Note that I am not recommending to measure throughput here – real-world applications are often multifunctional and are being used in very dynamic situations. This makes it hard to express the performance goals in throughput (operations per hour).
But if a particular application is designed to do just one thing, for example invoice payments, then having goals measuring throughput similar to “1000 invoices/minute” is an excellent way to have measurable and specific goals.
What is the amount of data your application should fulfill the performance requirements? Are you expected to achieve the set goals with 10,000 accounts and 10,000,000 transactions in the database or is the system expected to fulfill such criteria with 1,000,000 accounts and 1,000,000,000 transactions? Be clear about the volume of data present in the system.
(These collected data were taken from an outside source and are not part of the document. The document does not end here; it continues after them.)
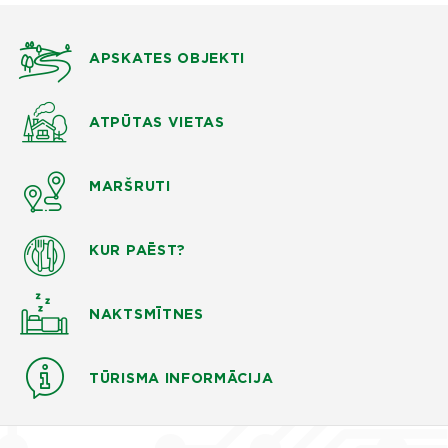
APSKATES OBJEKTI
ATPŪTAS VIETAS
MARŠRUTI
KUR PAĒST?
NAKTSMĪTNES
TŪRISMA INFORMĀCIJA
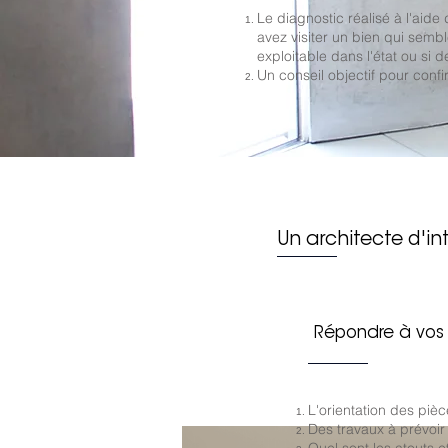
Le diagnostic réalisé à l'aide
avez visiter un bien qui semb
exploitable dans l'état ou si 
Un conseil objectif pour confi
Un architecte d'in
Répondre à vos 
L'orientation des pièc
Des travaux à prévoir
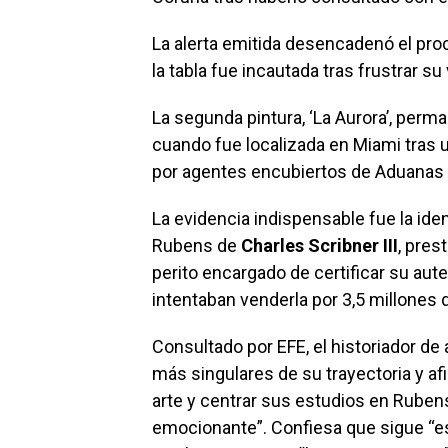
La alerta emitida desencadenó el pro
la tabla fue incautada tras frustrar s
La segunda pintura, ‘La Aurora’, per
cuando fue localizada en Miami tras 
por agentes encubiertos de Aduanas 
La evidencia indispensable fue la iden
Rubens de
Charles Scribner III
, pres
perito encargado de certificar su aut
intentaban venderla por 3,5 millones 
Consultado por EFE, el historiador d
más singulares de su trayectoria y a
arte y centrar sus estudios en Rubens
emocionante”. Confiesa que sigue “es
What are your constraints regarding the infrastructure? Are you expected to achieve the goals within $500/mo AWS bill or can you go berserk and deploy the solution on the high-end stuff with 32 cores and several TB of memory? Knowing this, helps you to understand the limitations from the infrastructure. So, you should specify the constraints from the infrastructure.
Would it be OK to rely on the network presence? Will the network bandwidth be acceptable to send several MBs back and forth during each operation? With the widespread adoption of mobile apps, you cannot count upon the almighty 4G being present and might need to support offline operations and squeeze the traffic into kilobytes instead of megabytes. So, you need to understand the situation your application will be deployed.
The list of aspects described in this post is by no means complete. For example, when you start linking concepts such as scalability or availability to the mix, you start facing a whole new set of requirements. But I hope the post fulfilled the intention and next time when you meet vaguely defined performance requirements, you have a set of questions to start drilling into the actual need.
Work with the business owner in dialogue helping to discover measurable and specific goals. Without such goals, you have no real target to achieve or measure your results against.
Walking through the process allows you to explain the related costs as well. If you recall, everything can always be made faster. The question is – whether it is economically viable. From the business owner perspective, it is only natural to wish all the operations to be ultra fast. Only when understanding the costs for achieving this, the more realistic expectations can be set.